Two weeks ago, Ali Aghamohammadi, the Ahmadinejad Administration’s head of economic affairs, was quoted in IRNA, a state-run news agency, that Iran was working on a “halal Internet.”
“Iran will soon create an Internet that conforms to Islamic principles, to improve its communication and trade links with the world,” he said, explaining that the new network would operate in parallel to the regular Internet and would possibly eventually replace the open Internet in Muslim countries in the region. “We can describe it as a genuinely ‘halal’ network aimed at Muslims on a ethical and moral level,” he added.
It remains unclear exactly what a “halal Internet” would entail. Presumably, by definition, it would exclude the “haram Internet,” (the Muslim equivalent of un-kosher)–so no pornography, for example. Likely, it would also feature the writings of revered Iranian Islamic leaders (the founder of the Islamic Republic, Ayatollah Khomeini, would be an obvious choice), as well as current Supreme Leader Ayatollah Khamenei, and other clerics who preach the gospel of the velayat-e faqih, the principle of the “rule of the [Islamic] jurisprudent” that has governed Iran for three decades.
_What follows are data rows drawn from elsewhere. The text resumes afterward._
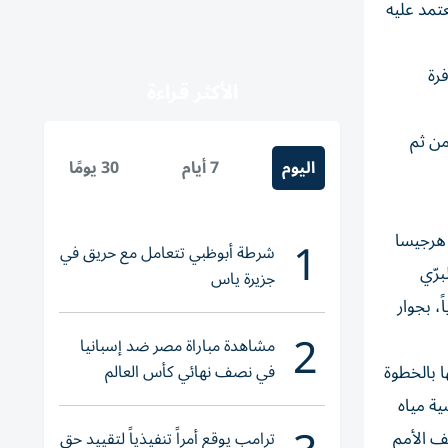
تمد عليه
رة
الأكثر قراءة
من ثم
اليوم
7 أيام
30 يومًا
1
 هرجيسا
شرطة أبوظبي تتعامل مع حريق في
برّي
جزيرة ياس
، بجوار
2
مشاهدة مباراة مصر ضد إسبانيا
 بالخطوة
في نصف نهائي كأس العالم
لناشئات اليد 2026
ية مياه
ف الأمم
ترامب يوقع أمراً تنفيذياً لتقييد حق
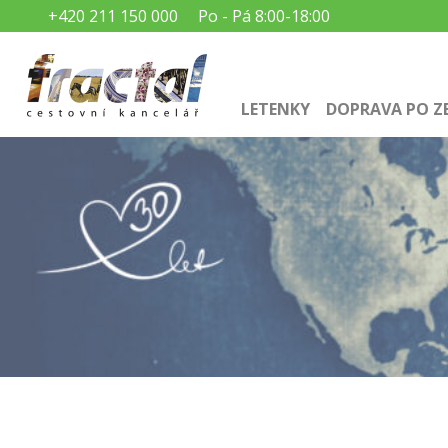
+420 211 150 000
Po - Pá 8:00-18:00
LETENKY
DOPRAVA PO Z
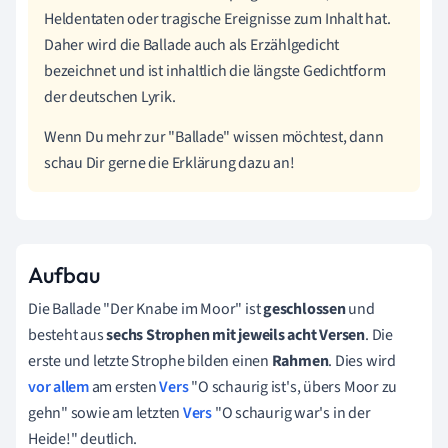
Heldentaten oder tragische Ereignisse zum Inhalt hat.
Daher wird die Ballade auch als Erzählgedicht
bezeichnet und ist inhaltlich die längste Gedichtform
der deutschen Lyrik.
Wenn Du mehr zur "Ballade" wissen möchtest, dann
schau Dir gerne die Erklärung dazu an!
Aufbau
Die Ballade "Der Knabe im Moor" ist
geschlossen
und
besteht aus
sechs Strophen mit jeweils acht Versen
. Die
erste und letzte Strophe bilden einen
Rahmen
. Dies wird
vor allem
am ersten
Vers
"O schaurig ist's, übers Moor zu
gehn" sowie am letzten
Vers
"O schaurig war's in der
Heide!" deutlich.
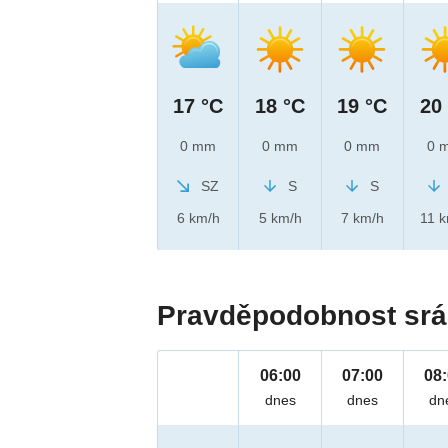
17 °C
18 °C
19 °C
20
0 mm
0 mm
0 mm
0 
SZ
S
S
6 km/h
5 km/h
7 km/h
11 
Pravděpodobnost srá
06:00
07:00
08
dnes
dnes
dn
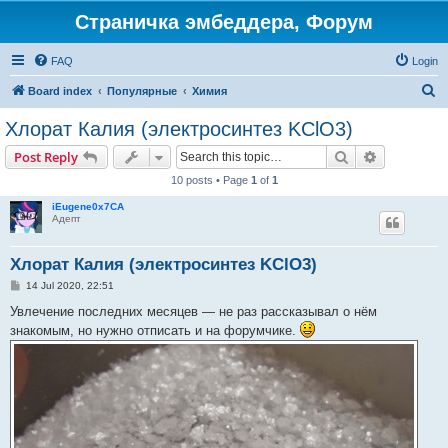
Страничка эмбеддера, Форум
FAQ
Login
S
Board index
Популярные
Химия
e
Хлорат Калия (электросинтез KClO3)
a
Search
Advanced s
Post Reply
r
10 posts • Page
1
of
1
c
iEugene0x7CA
h
Адепт
Хлорат Калия (электросинтез KClO3)
P
14 Jul 2020, 22:51
o
s
Увлечение последних месяцев — не раз рассказывал о нём
t
знакомым, но нужно отписать и на форумчике.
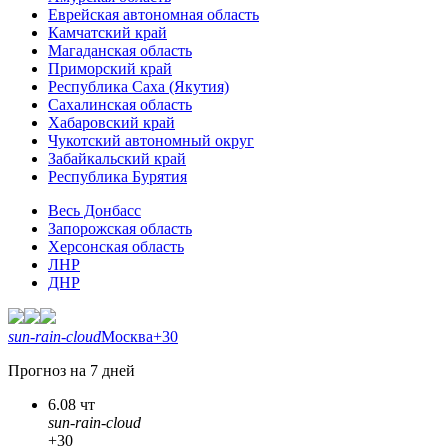
Еврейская автономная область
Камчатский край
Магаданская область
Приморский край
Республика Саха (Якутия)
Сахалинская область
Хабаровский край
Чукотский автономный округ
Забайкальский край
Республика Бурятия
Весь Донбасс
Запорожская область
Херсонская область
ЛНР
ДНР
sun-rain-cloud
Москва
+30
Прогноз на 7 дней
6.08 чт
sun-rain-cloud
+30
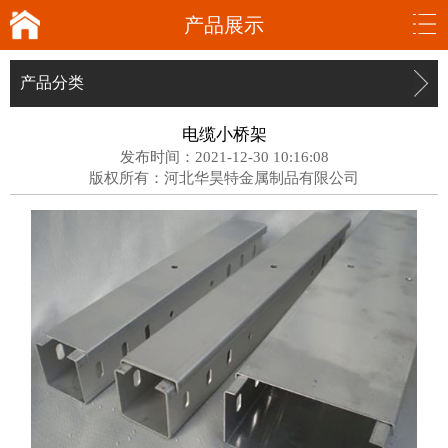
产品展示
产品分类
电缆小桥架
发布时间：2021-12-30 10:16:08
版权所有：河北华昊特金属制品有限公司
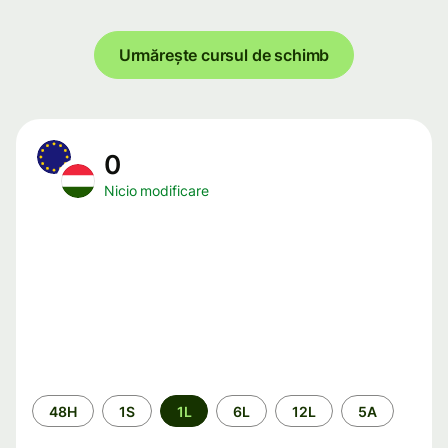
Urmărește cursul de schimb
0
Nicio modificare
Perioada
48H
1S
1L
6L
12L
5A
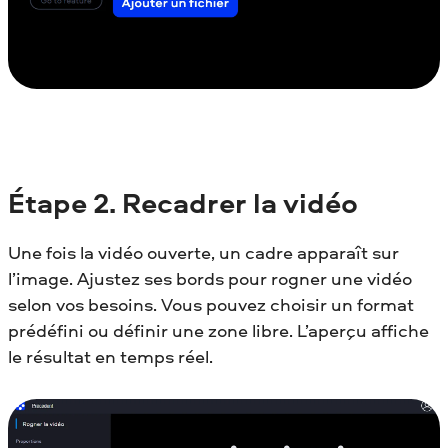
Étape
2. Recadrer la vidéo
Une fois la vidéo ouverte, un cadre apparaît sur
l’image. Ajustez ses bords pour rogner une vidéo
selon vos besoins. Vous pouvez choisir un format
prédéfini ou définir une zone libre. L’aperçu affiche
le résultat en temps réel.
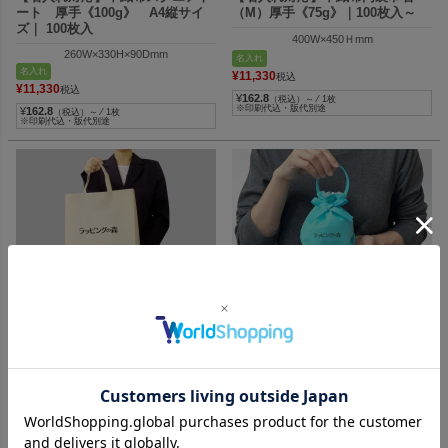
ート 厚手《100g》 A4縦サイ
（M）厚手《75g》｜100枚入～
ズ｜ 100枚入
400W×450Ｈmm
260W×330H×90Dmm
名入れ
名入れ
¥
11,330
税込
¥
11,330
税込
¥
162.8
（税込）～ ⁄ 1枚
※印刷代込・版代別途
¥
162.8
（税込）～ ⁄ 1枚
※印刷代込・版代別途
ショッパーバッグ・展示会バッグに
名入れでオリジナルデザイン！華や
最適な角底マチ不織布バッグ
かなリボン付き巾着バッグ
【名入れ対応】不織布ベーシック
【名入れ対応】リボンバッグ
トート 厚手《100g》 小サイズ
（小）｜不織布ラッピング巾着｜
｜ 100枚入
100枚入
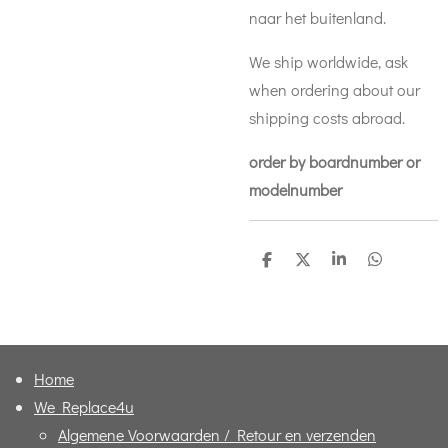
naar het buitenland.
We ship worldwide, ask
when ordering about our
shipping costs abroad.
order by boardnumber or
modelnumber
D
D
S
D
e
e
h
e
l
e
a
l
e
l
r
e
n
e
n
Home
We Replace4u
Algemene Voorwaarden / Retour en verzenden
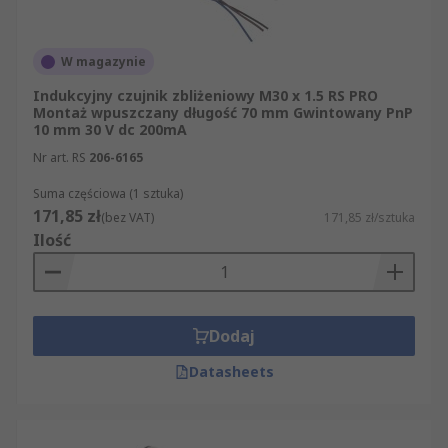
automatyka produkcyjna, utrzymanie ruchu
i modernizacja układów sterowania.
W magazynie
W aplikacjach, w których obiekt ma być
Indukcyjny czujnik zbliżeniowy M30 x 1.5 RS PRO
Montaż wpuszczany długość 70 mm Gwintowany PnP
wykrywany optycznie, warto porównać również
10 mm 30 V dc 200mA
czujniki fotoelektryczne
. Do integracji z
Nr art. RS
206-6165
maszyną lub sterownikiem PLC przydatne mogą
być produkty z kategorii podłączanie czujników.
Suma częściowa (1 sztuka)
Przy montażu i regulacji stanowiska sprawdź
171,85 zł
(bez VAT)
171,85 zł/sztuka
także
akcesoria do czujników
, takie jak uchwyty,
Ilość
elementy mocujące i osprzęt instalacyjny.
Rodzaje czujników zbliżeniowych
Dodaj
Czujniki indukcyjne są przeznaczone głównie do
Datasheets
wykrywania obiektów metalowych. Występują w
obudowach gwintowanych, cylindrycznych i
blokowych, często z montażem wpuszczanym lub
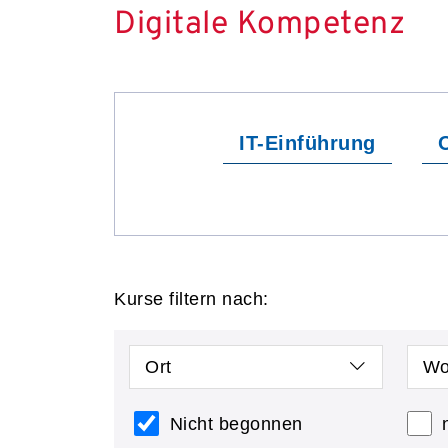
Digitale Kompetenz
IT-Einführung
O
Kurse filtern nach:
Ort
Wo
Nicht begonnen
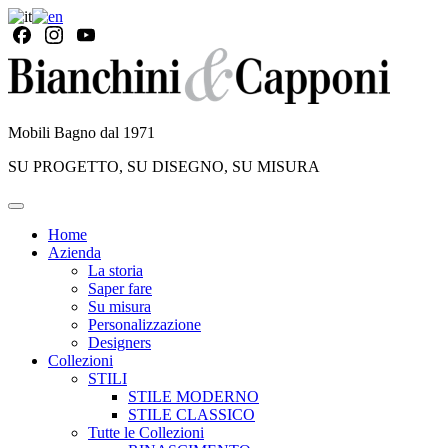
Mobili Bagno dal 1971
SU PROGETTO, SU DISEGNO, SU MISURA
Home
Azienda
La storia
Saper fare
Su misura
Personalizzazione
Designers
Collezioni
STILI
STILE MODERNO
STILE CLASSICO
Tutte le Collezioni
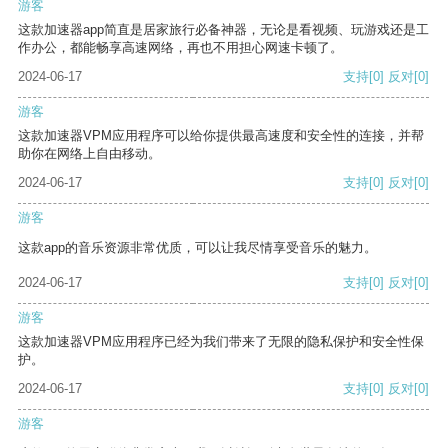
游客
这款加速器app简直是居家旅行必备神器，无论是看视频、玩游戏还是工
作办公，都能畅享高速网络，再也不用担心网速卡顿了。
2024-06-17
支持
[0]
反对
[0]
游客
这款加速器VPM应用程序可以给你提供最高速度和安全性的连接，并帮
助你在网络上自由移动。
2024-06-17
支持
[0]
反对
[0]
游客
这款app的音乐资源非常优质，可以让我尽情享受音乐的魅力。
2024-06-17
支持
[0]
反对
[0]
游客
这款加速器VPM应用程序已经为我们带来了无限的隐私保护和安全性保
护。
2024-06-17
支持
[0]
反对
[0]
游客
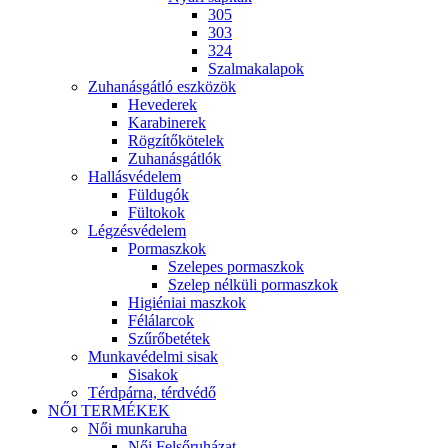
305
303
324
Szalmakalapok
Zuhanásgátló eszközök
Hevederek
Karabinerek
Rögzítőkötelek
Zuhanásgátlók
Hallásvédelem
Füldugók
Fültokok
Légzésvédelem
Pormaszkok
Szelepes pormaszkok
Szelep nélküli pormaszkok
Higiéniai maszkok
Félálarcok
Szűrőbetétek
Munkavédelmi sisak
Sisakok
Térdpárna, térdvédő
NŐI TERMÉKEK
Női munkaruha
Női Felsőruházat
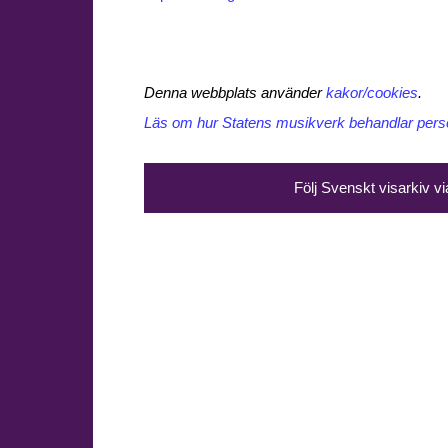
Denna webbplats använder
kakor/cookies
.
Läs om hur Statens musikverk behandlar perso
Följ Svenskt visarkiv v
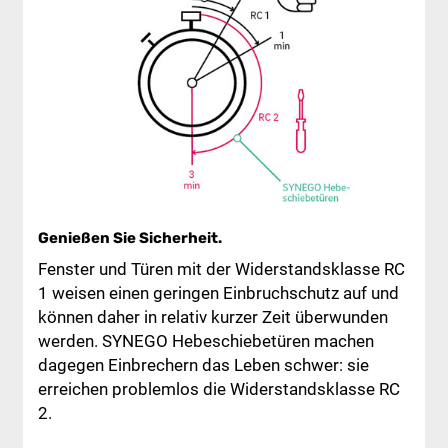
Genießen Sie Sicherheit.
Fenster und Türen mit der Widerstandsklasse RC
1 weisen einen geringen Einbruchschutz auf und
können daher in relativ kurzer Zeit überwunden
werden. SYNEGO Hebeschiebetüren machen
dagegen Einbrechern das Leben schwer: sie
erreichen problemlos die Widerstandsklasse RC
2.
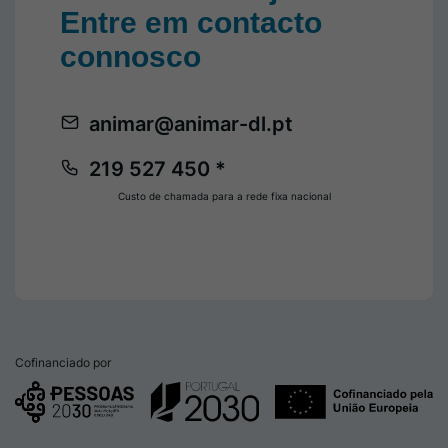
Entre em contacto
connosco
animar@animar-dl.pt
219 527 450 *
Custo de chamada para a rede fixa nacional
Cofinanciado por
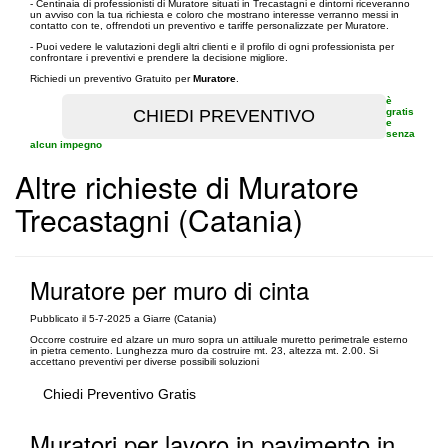
- Centinaia di professionisti di Muratore situati in Trecastagni e dintorni riceveranno
un avviso con la tua richiesta e coloro che mostrano interesse verranno messi in
contatto con te, offrendoti un preventivo e tariffe personalizzate per Muratore.
- Puoi vedere le valutazioni degli altri clienti e il profilo di ogni professionista per
confrontare i preventivi e prendere la decisione migliore.
Richiedi un preventivo Gratuito per
Muratore
.
è
gratis
e
senza
alcun impegno
Altre richieste di Muratore
Trecastagni (Catania)
Muratore per muro di cinta
Pubblicato il 5-7-2025 a Giarre (Catania)
Occorre costruire ed alzare un muro sopra un attiluale muretto perimetrale esterno
in pietra cemento. Lunghezza muro da costruire mt. 23, altezza mt. 2.00. Si
accettano preventivi per diverse possibili soluzioni
Chiedi Preventivo Gratis
Muratori per lavoro in pavimento in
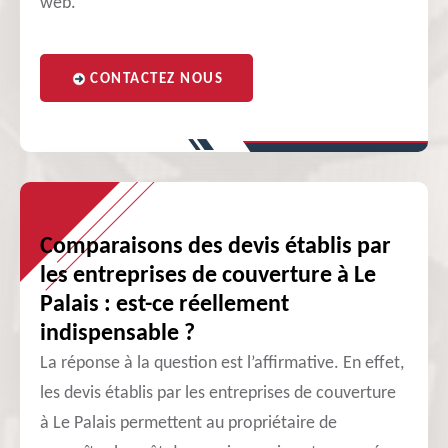
web.
CONTACTEZ NOUS
Comparaisons des devis établis par
les entreprises de couverture à Le
Palais : est-ce réellement
indispensable ?
La réponse à la question est l’affirmative. En effet,
les devis établis par les entreprises de couverture
à Le Palais permettent au propriétaire de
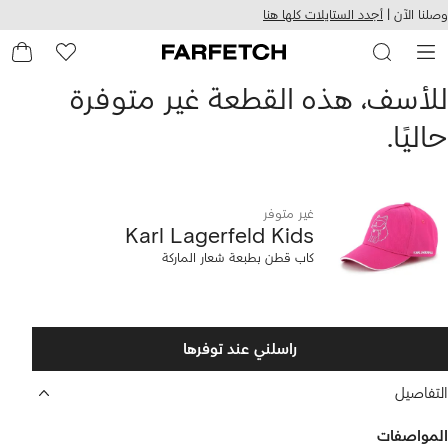
هيل
التخطي
وصلنا الآن |
أجدد الستايلات كلها هنا
استخدام
للمحتوى
ى
الرئيسي
FARFETC
Kar
للأسف، هذه القطعة غير متوفرة
حاليًا.
Lagerfel
Kid
اب
غير متوفر
Karl Lagerfeld Kids
طن
كاب قطن بطبعة شعار الماركة
طبعة
عار
راسلني عند توفرها
لماركة
التفاصيل
المواصفات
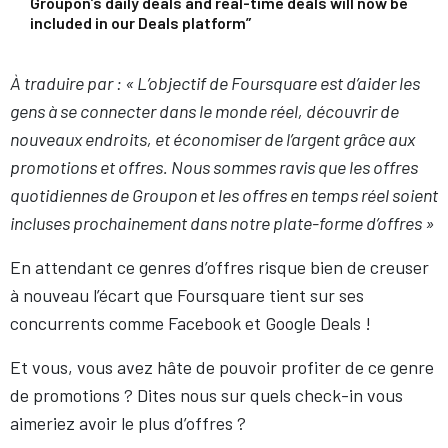
Groupon’s daily deals and real-time deals will now be
included in our Deals platform”
À traduire par : « L’objectif de Foursquare est d’aider les
gens à se connecter dans le monde réel, découvrir de
nouveaux endroits, et économiser de l’argent grâce aux
promotions et offres. Nous sommes ravis que les offres
quotidiennes de Groupon et les offres en temps réel soient
incluses prochainement dans notre plate-forme d’offres »
En attendant ce genres d’offres risque bien de creuser
à nouveau l’écart que Foursquare tient sur ses
concurrents comme Facebook et Google Deals !
Et vous, vous avez hâte de pouvoir profiter de ce genre
de promotions ? Dites nous sur quels check-in vous
aimeriez avoir le plus d’offres ?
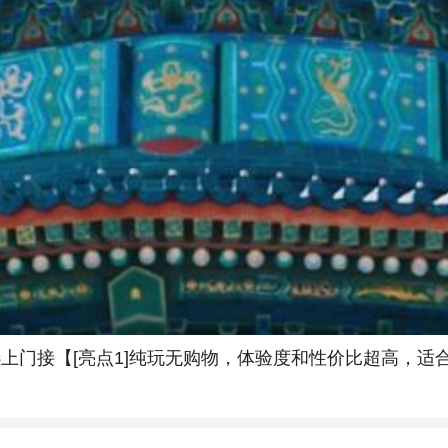
选上门接【[亮点1]纯玩无购物，体验度和性价比超高，适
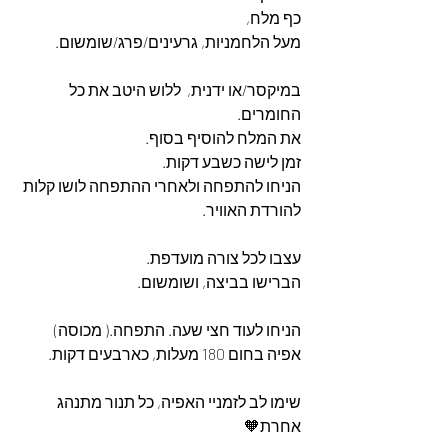
כף מלח,
מעל הלחמניות, גרעינים/פרג/שומשום.
במיקסר/או ידנית,  ללוש היטב את כל 
החומרים. 
את המלח להוסיף בסוף.
זמן לישה כשבע דקות. 
הניחו להתפחה ולאחרי ההתפחה לושו קלות 
להורדת האוויר.
עצבו לכל צורה מועדפת. 
הברישו בביצה, ושומשום.
הניחו לעוד חצי שעה. התפחה.( מכוסה)
אפיה בחום 180 מעלות, כארבעים דקות. 
שימו לב לזמניי האפיה, כל תנור מתנהג 
אחרת🧡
But beyond religous scholarship, a halal Internet probably would also feature Iran’s answer to Al Jazeera and the BBC–Press TV, which already has an English-language website.
It would be unlikely, but not technically impossible, for Iran to step up its censorship and filtering regime to create this “halal Internet.” After all, most Cubans, for example, are priced out of the actual Internet and steered towards the Cuban equivalent, which is restricted to an internal e-mail network, and a handful of pro-government sites. In a similar vein, the Chinese Internet is limited largely only to websites that the government doesn’t view as threatening.
This isn’t the first time that the Islamic Republic has tried to co-opt the Internet for its own purposes. In fact, Iran has a 10-year history of pursuing aggressive tactics online.
As early as 2000, Iran tried to fool Iranians by creating the website Montazery.com, which was an attempt to divert traffic from Montazeri.com, the true website of an Iranian dissident ayatollah under house arrest who had written a scathing memoir against Khomeini and the Islamic Republic.
Over the next several years, Iran pursued a campaign of sophisticated filtering and censorship online, while also aggressively intimidating, arresting, and forcing into exile a number of young bloggers. By mid-decade, Iran was actively encouraging pro-regime bloggers, and said in 2008 that it would unleash an “army” of 10,000 bloggers from its own Revolutionary Guard.
In the months after the so-called “Twitter Revolution,” the office of Supreme Leader Ayatollah Khamenei joined the micro-blogging service (@khamenei_ir), sending out 140 characters of propaganda—in English and Persian—at a time.
More recently, in fact, just before the Persian New Year, on March 20, 2011, a pro-regime blogger, Omid Hosseini, was proclaimed to be the winner of a government-sponsored blogging contest–only open to blogs that were not filtered in-country (meaning they are pro-regime), of course.
But there’s likely a lot more to come out of the Iranian online world, particularly now that Iran has declared that it believes the United States and Israel were behind the creation of the infamous Stuxnet worm that likely set back Iran’s nuclear program. (The New York Times had arrived at a similar conclusion months earlier.)
In an interview published in IRNA on April 16, Gholam Reza Jalali, the commander of the Iranian civil defense organization, was quoted as saying that Iran was creating the “1390 Program”—1390 being the current year in the Persian calendar—which would add six cyberdefense master’s degree programs and one doctoral program across various Iranian universities.
“The final solution to problems of [cyberdefense and the] formation of Jihad, is to achieve economic self-sufficiency in the production of basic software such as operating systems and software,” he said.